Top of INPUT DATA

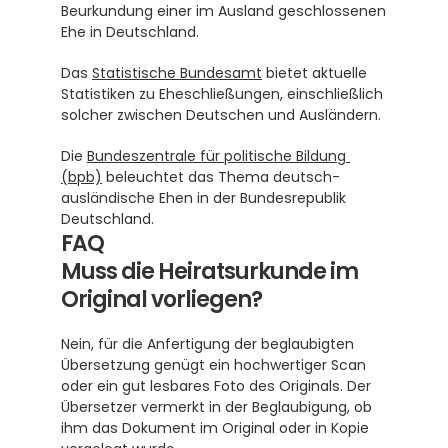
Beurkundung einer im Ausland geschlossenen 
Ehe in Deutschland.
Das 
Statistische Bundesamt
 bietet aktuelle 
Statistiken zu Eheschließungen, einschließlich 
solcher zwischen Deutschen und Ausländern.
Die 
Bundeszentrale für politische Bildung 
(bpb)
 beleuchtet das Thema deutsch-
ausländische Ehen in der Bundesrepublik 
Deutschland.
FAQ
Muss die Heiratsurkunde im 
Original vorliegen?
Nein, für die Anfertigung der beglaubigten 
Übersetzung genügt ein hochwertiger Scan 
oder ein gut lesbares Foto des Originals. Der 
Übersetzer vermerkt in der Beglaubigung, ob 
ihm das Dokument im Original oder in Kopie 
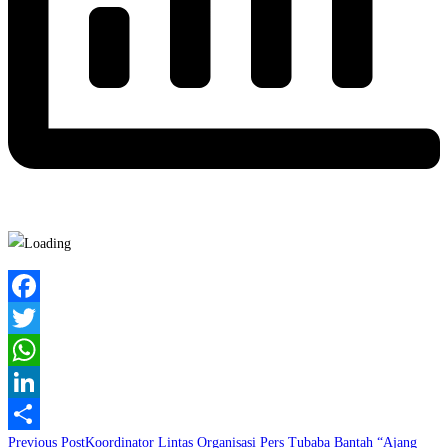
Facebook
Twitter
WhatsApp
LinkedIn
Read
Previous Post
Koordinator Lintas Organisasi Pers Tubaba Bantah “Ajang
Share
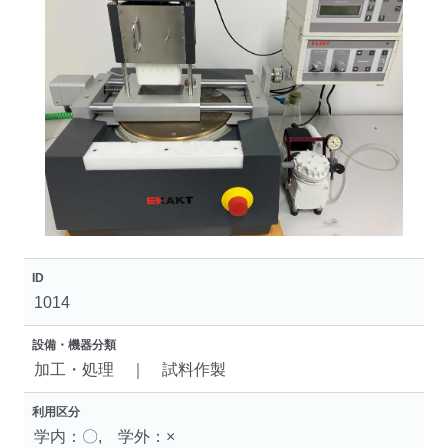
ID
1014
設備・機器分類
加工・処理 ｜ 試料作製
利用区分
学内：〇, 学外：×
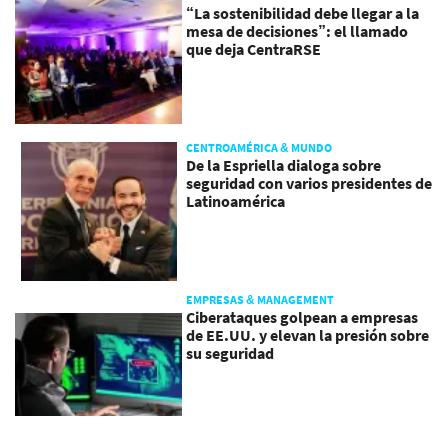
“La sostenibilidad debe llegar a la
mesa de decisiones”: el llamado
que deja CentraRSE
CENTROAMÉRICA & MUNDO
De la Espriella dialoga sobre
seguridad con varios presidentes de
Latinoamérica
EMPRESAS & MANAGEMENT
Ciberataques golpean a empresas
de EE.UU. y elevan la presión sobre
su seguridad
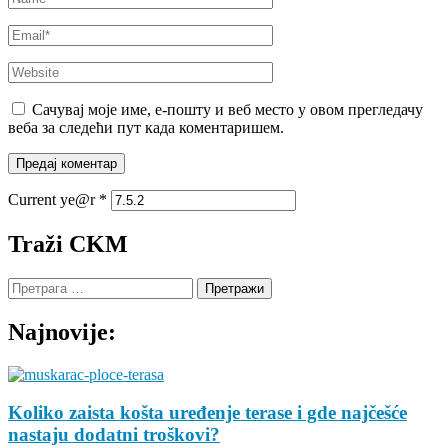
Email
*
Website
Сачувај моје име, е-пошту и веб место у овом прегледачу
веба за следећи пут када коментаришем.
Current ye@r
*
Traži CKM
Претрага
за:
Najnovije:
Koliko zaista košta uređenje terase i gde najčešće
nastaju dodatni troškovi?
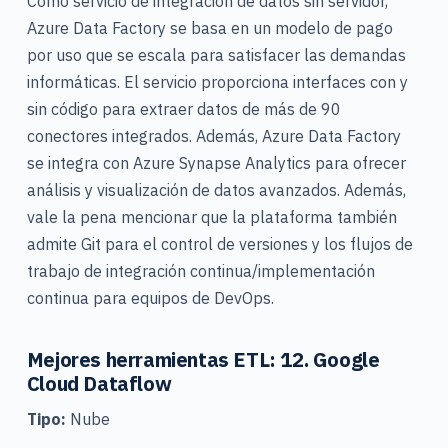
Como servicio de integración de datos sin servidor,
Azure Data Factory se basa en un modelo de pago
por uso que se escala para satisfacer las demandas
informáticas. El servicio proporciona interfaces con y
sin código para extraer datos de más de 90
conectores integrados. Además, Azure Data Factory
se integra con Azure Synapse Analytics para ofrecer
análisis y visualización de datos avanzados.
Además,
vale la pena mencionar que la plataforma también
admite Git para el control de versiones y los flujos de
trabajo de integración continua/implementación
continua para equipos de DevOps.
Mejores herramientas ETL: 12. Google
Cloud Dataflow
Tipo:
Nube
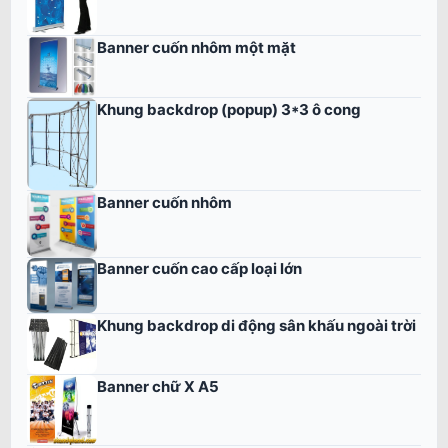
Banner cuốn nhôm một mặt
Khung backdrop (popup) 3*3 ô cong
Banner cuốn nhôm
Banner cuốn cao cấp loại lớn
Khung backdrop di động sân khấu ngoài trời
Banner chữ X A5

Bottom of INPUT DATA

▸ **WORK REQUEST**
From the records above, transcribe without alteration every line from the one with "por uso que" to the one with "se integra con", inclusive.

▸ **FINISHED EXERCISE**
por uso que se escala para satisfacer las demandas
informáticas. El servicio proporciona interfaces con y
sin código para extraer datos de más de 90
conectores integrados. Además, Azure Data Factory
se integra con Azure Synapse Analytics para ofrecer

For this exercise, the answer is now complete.